Let’s take Pettit’s example of The Fortress, a beloved downtown building that once housed countless Milwaukee artists, musicians, filmmakers, and more. After it was announced last March that the complex was slated to become—you’ll never guess!—luxury apartments, people grumbled on Facebook, I mentioned it here and on The Disclaimer, Mary Louise Schumacher wrote a nice piece for the Journal Sentinel, and that was about it. Onward.
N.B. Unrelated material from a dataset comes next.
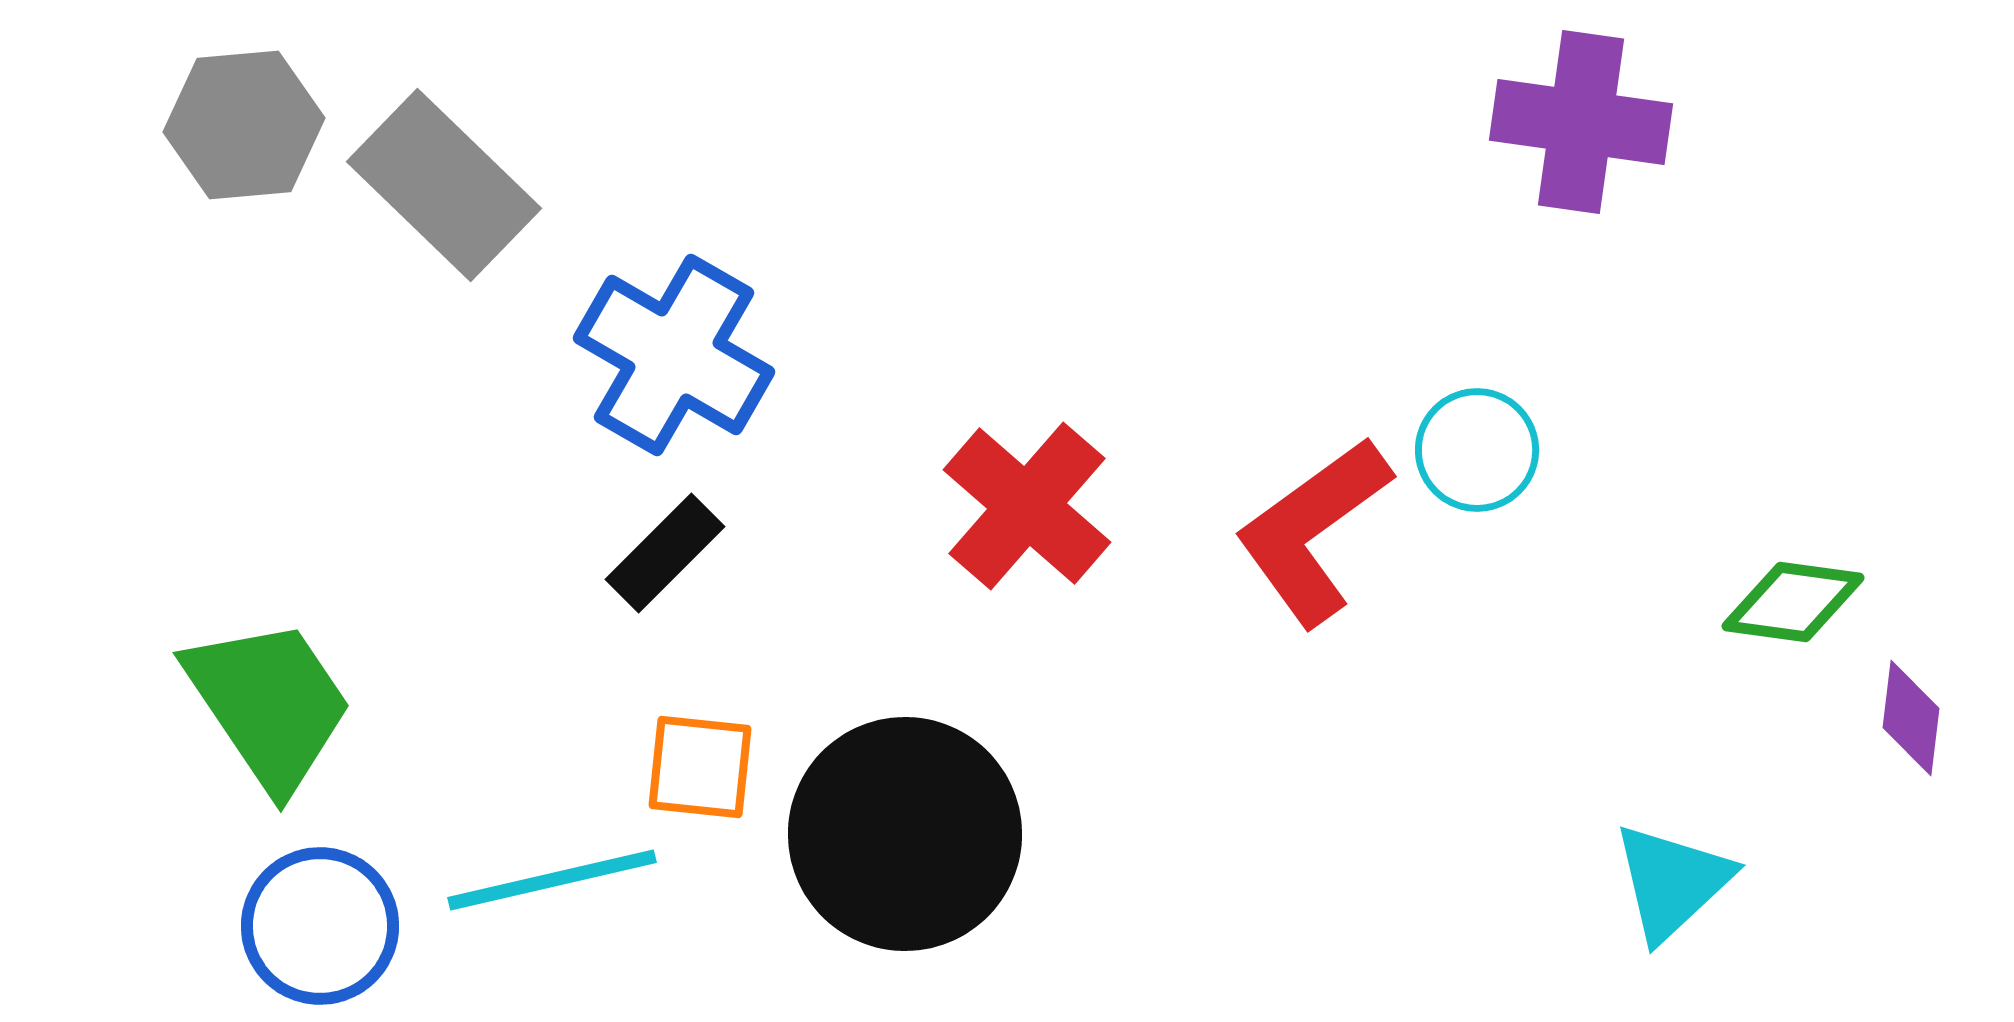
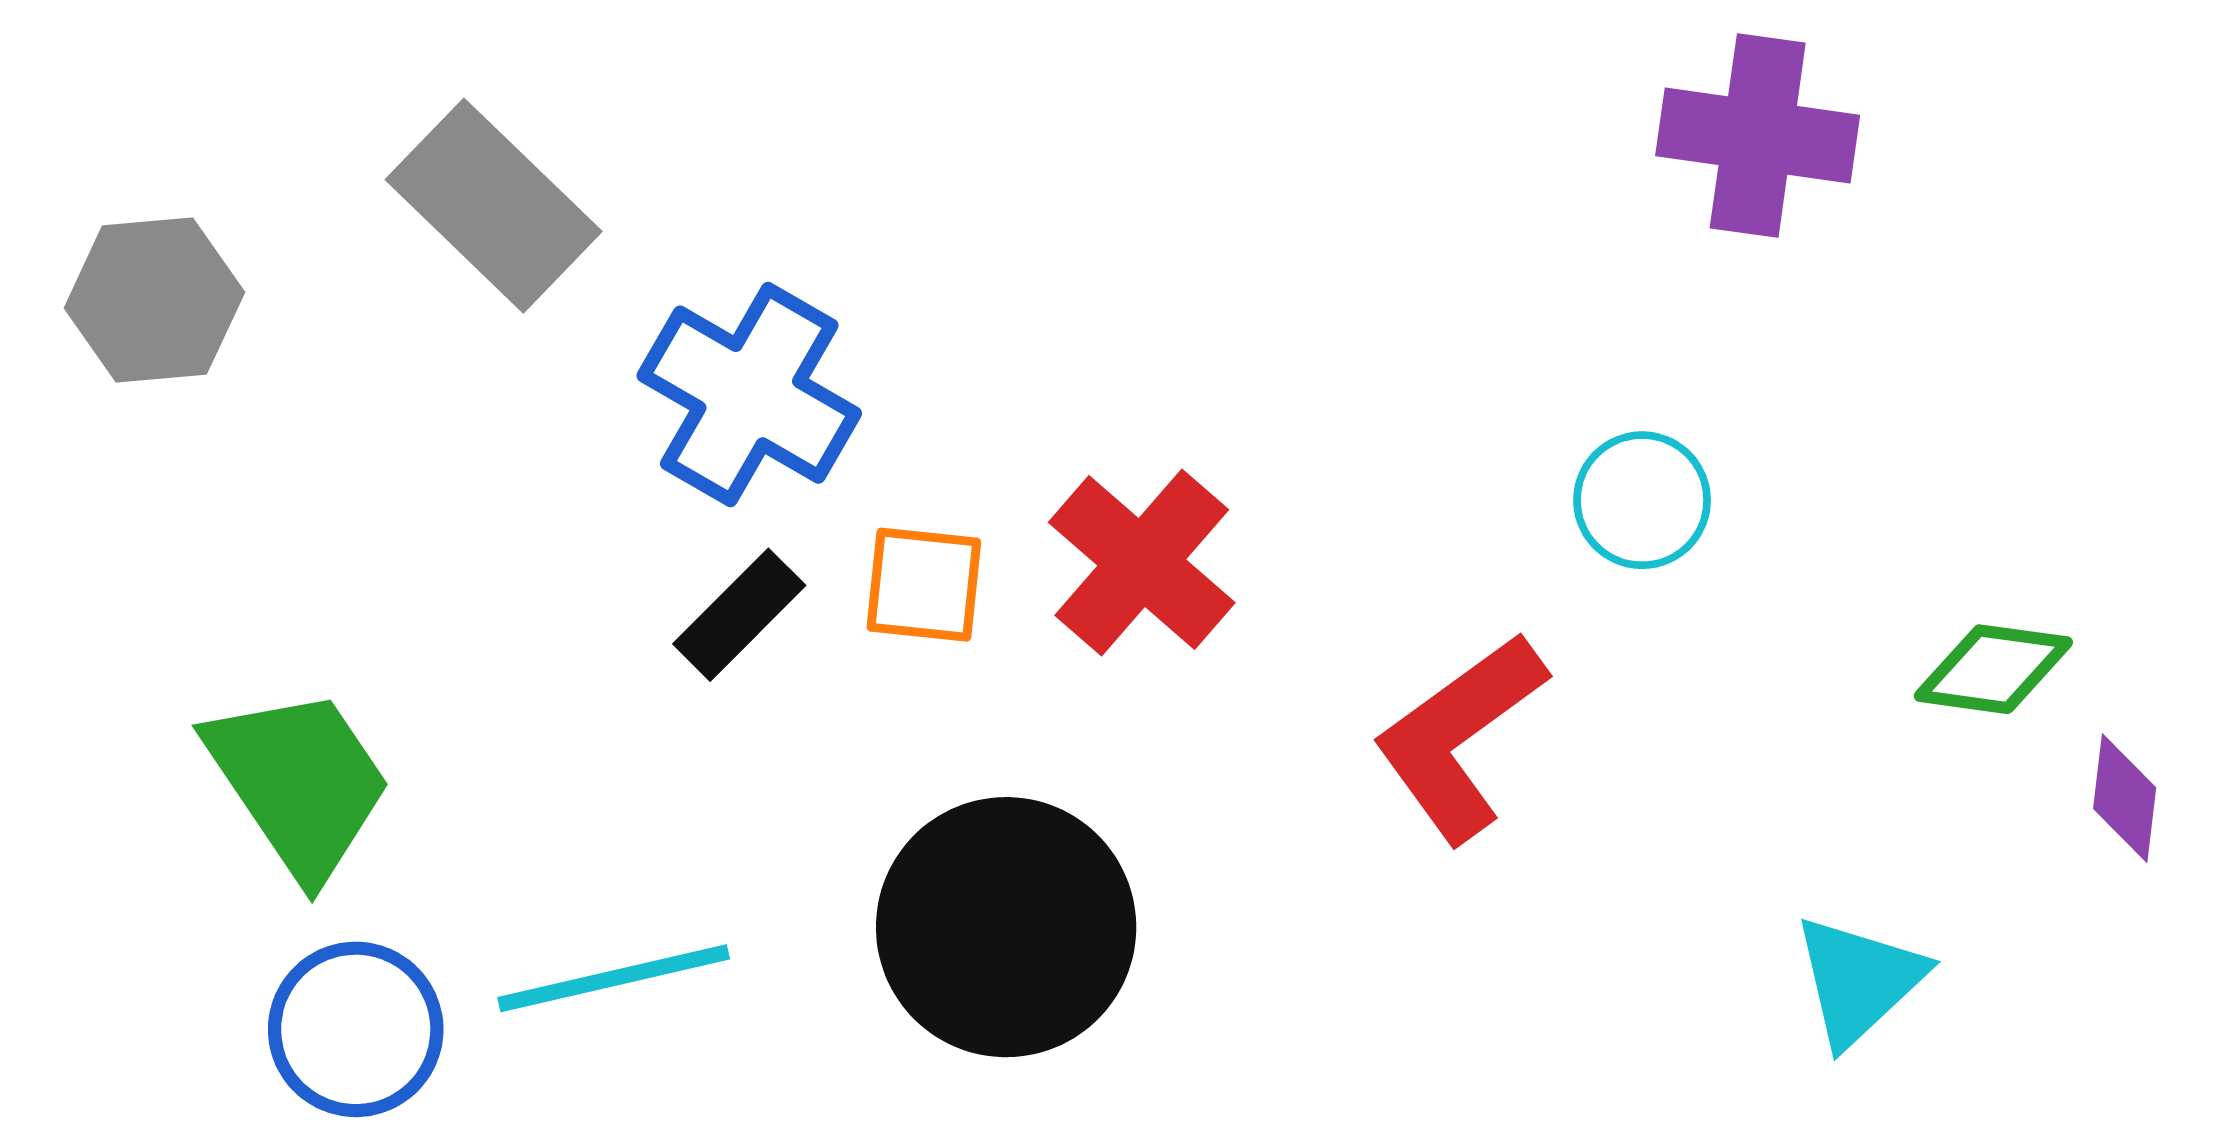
gray hexagon: (244, 125) -> (154, 300), moved
red L-shape: (1313, 531) -> (1460, 737), moved
orange square: (700, 767) -> (924, 585), moved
And here’s the other rub: there’s nothing you can do about it. Call it cynical if you want, but change will happen with or without you, and unless you plan on getting buried in the past, it’s best to simply step away and get with the shiny new program. “Have you any idea how much damage that bulldozer would suffer if I just let it roll straight over you?” Mr. Prosser asks poor Arthur Dent midway through their house-demolishing standstill.

“How much?” said Arthur.

“None at all,” said Mr. Prosser.

Still, when the bulldozers come—and oh, they will come—it’s nice to know that someone cared, and that someone continues to care.